**Task to carry out:** The answer must consist only of the lines in the records below from the line with "причиною подряпин і пошкодження захисного" to the line with "minut, choć dystans pozostaje zbliżony.", both included, copied word for word with every picture left out.

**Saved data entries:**
━━━━━━━━

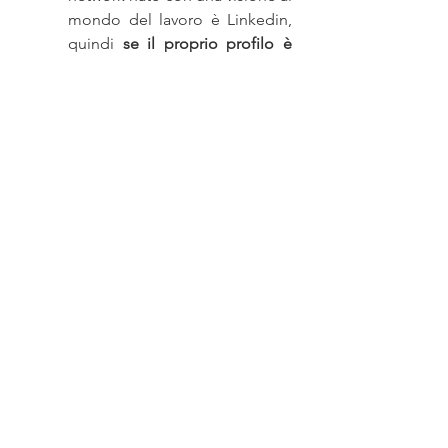
mondo del lavoro è Linkedin, 
quindi 
se il proprio profilo è 
curato e completo
 di tutte le 
informazioni allora può essere 
inserito nella parte di 
anagrafica. 
7. Curriculum vitae lungo e 
informazioni inutili
Quando un’azienda inserisce 
un annuncio di ricerca di 
personale, le risposte possono 
essere 50, 70… 150! Capite 
bene che il recruiter avrà una 
buona mole di lavoro, quindi 
se noi gli semplifichiamo il 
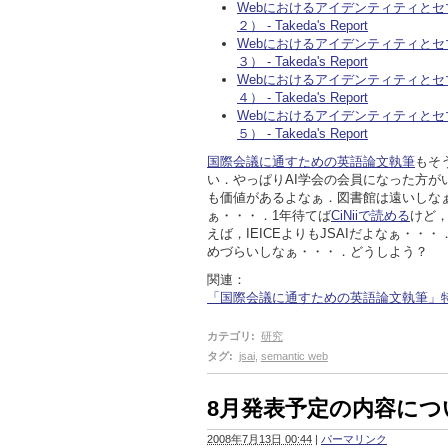
Webにおけるアイデンティティとセ
２） - Takeda's Report
Webにおけるアイデンティティとセ
３） - Takeda's Report
Webにおけるアイデンティティとセ
４） - Takeda's Report
Webにおけるアイデンティティとセ
５） - Takeda's Report
国際会議に通すための英語論文執筆
もそ
い．やっぱりAI学会の会員になった方が
も価値があるよなぁ．図書館は遠いしな
ぁ・・・．1年待てば
CiNiiで読める
けど
えば，IEICEよりもJSAIだよなぁ・
めづらいしなぁ・・・．どうしよう？
関連：
「国際会議に通すための英語論文執筆」特集 - 44
カテゴリ
:
研究
タグ
:
jsai
,
semantic web
8月発表予定の内容につ
2008年7月13日 00:44
|
パーマリンク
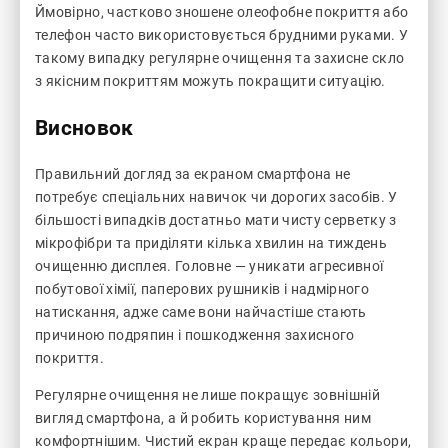
Ймовірно, частково зношене олеофобне покриття або
телефон часто використовується брудними руками. У
такому випадку регулярне очищення та захисне скло
з якісним покриттям можуть покращити ситуацію.
Висновок
Правильний догляд за екраном смартфона не
потребує спеціальних навичок чи дорогих засобів. У
більшості випадків достатньо мати чисту серветку з
мікрофібри та приділяти кілька хвилин на тиждень
очищенню дисплея. Головне — уникати агресивної
побутової хімії, паперових рушників і надмірного
натискання, адже саме вони найчастіше стають
причиною подряпин і пошкодження захисного
покриття.
Регулярне очищення не лише покращує зовнішній
вигляд смартфона, а й робить користування ним
комфортнішим. Чистий екран краще передає кольори,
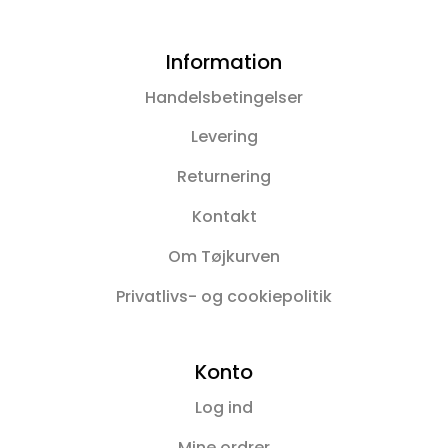
Information
Handelsbetingelser
Levering
Returnering
Kontakt
Om Tøjkurven
Privatlivs- og cookiepolitik
Konto
Log ind
Mine ordrer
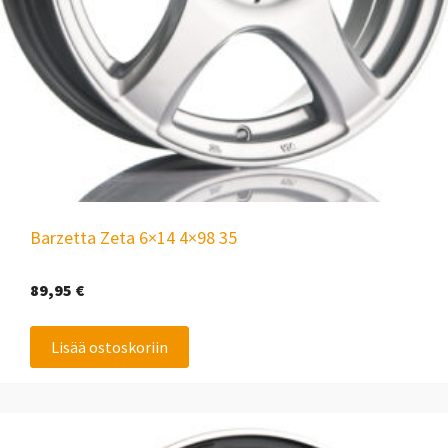
Barzetta Zeta 6×14 4×98 35
89,95
€
Lisää ostoskoriin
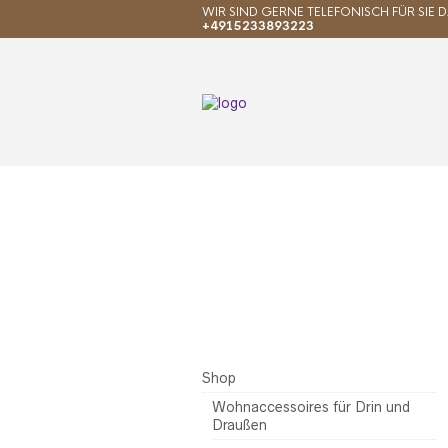
WIR SIND GERNE TELEFONISCH FÜR SIE D
+4915233893223
Shop
Wohnaccessoires für Drin und
Draußen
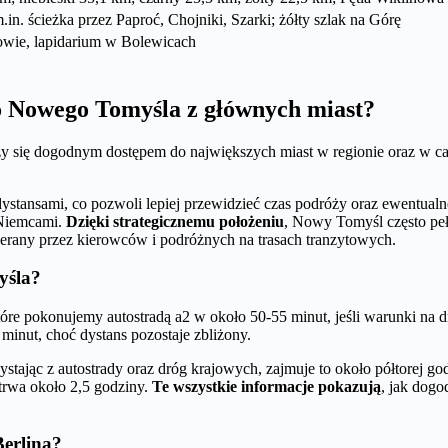
. ścieżka przez Paproć, Chojniki, Szarki; żółty szlak na Górę
owie, lapidarium w Bolewicach
 do Nowego Tomyśla z głównych miast?
szy się dogodnym dostępem do największych miast w regionie oraz w ca
stansami, co pozwoli lepiej przewidzieć czas podróży oraz ewentualn
z Niemcami.
Dzięki strategicznemu położeniu
, Nowy Tomyśl często pe
bierany przez kierowców i podróżnych na trasach tranzytowych.
yśla?
tóre pokonujemy autostradą a2 w około 50-55 minut, jeśli warunki na d
 minut, choć dystans pozostaje zbliżony.
tając z autostrady oraz dróg krajowych, zajmuje to około półtorej go
 trwa około 2,5 godziny.
Te wszystkie informacje pokazują
, jak dogo
Berlina?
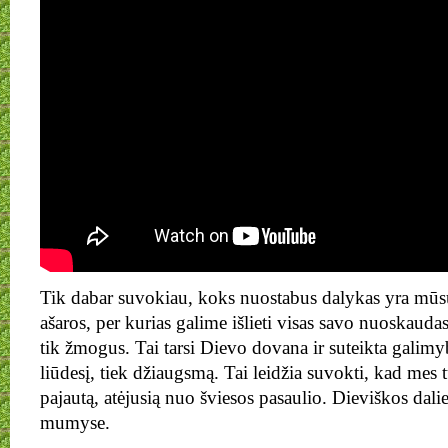
Tik dabar suvokiau, koks nuostabus dalykas yra mūs
ašaros, per kurias galime išlieti visas savo nuoskaudas
tik žmogus. Tai tarsi Dievo dovana ir suteikta galimyb
liūdesį, tiek džiaugsmą. Tai leidžia suvokti, kad mes 
pajautą, atėjusią nuo šviesos pasaulio. Dieviškos dali
mumyse.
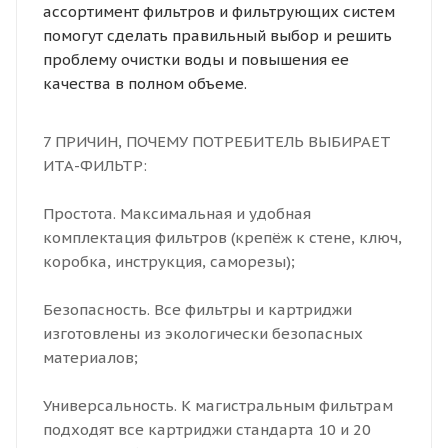
ассортимент фильтров и фильтрующих систем
помогут сделать правильный выбор и решить
проблему очистки воды и повышения ее
качества в полном объеме.
7 ПРИЧИН, ПОЧЕМУ ПОТРЕБИТЕЛЬ ВЫБИРАЕТ
ИТА-ФИЛЬТР:
Простота. Максимальная и удобная
комплектация фильтров (крепёж к стене, ключ,
коробка, инструкция, саморезы);
Безопасность. Все фильтры и картриджи
изготовлены из экологически безопасных
материалов;
Универсальность. К магистральным фильтрам
подходят все картриджи стандарта 10 и 20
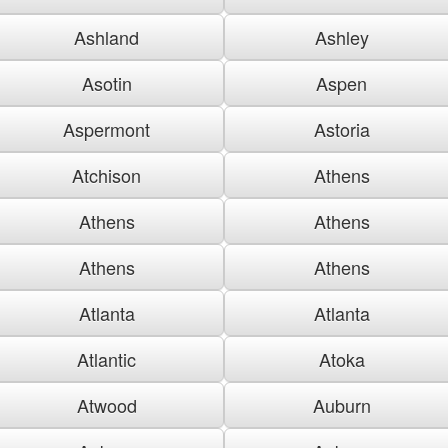
Ashland
Ashley
Asotin
Aspen
Aspermont
Astoria
Atchison
Athens
Athens
Athens
Athens
Athens
Atlanta
Atlanta
Atlantic
Atoka
Atwood
Auburn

━━━━━━━━

**Response below:**
причиною подряпин і пошкодження захисного
покриття.
Регулярне очищення не лише покращує зовнішній
вигляд смартфона, а й робить користування ним
комфортнішим. Чистий екран краще передає кольори,
Information
Handelsbetingelser
Levering
Returnering
Kontakt
Om Tøjkurven
Privatlivs- og cookiepolitik
Konto
Log ind
Mine ordrer
Barzetta Zeta 6×14 4×98 35
89,95
€
Lisää ostoskoriin
WIR SIND GERNE TELEFONISCH FÜR SIE D
+4915233893223
Shop
Wohnaccessoires für Drin und
Draußen
. ścieżka przez Paproć, Chojniki, Szarki; żółty szlak na Górę
owie, lapidarium w Bolewicach
 do Nowego Tomyśla z głównych miast?
szy się dogodnym dostępem do największych miast w regionie oraz w ca
stansami, co pozwoli lepiej przewidzieć czas podróży oraz ewentualn
z Niemcami.
Dzięki strategicznemu położeniu
, Nowy Tomyśl często pe
bierany przez kierowców i podróżnych na trasach tranzytowych.
yśla?
tóre pokonujemy autostradą a2 w około 50-55 minut, jeśli warunki na d
 minut, choć dystans pozostaje zbliżony.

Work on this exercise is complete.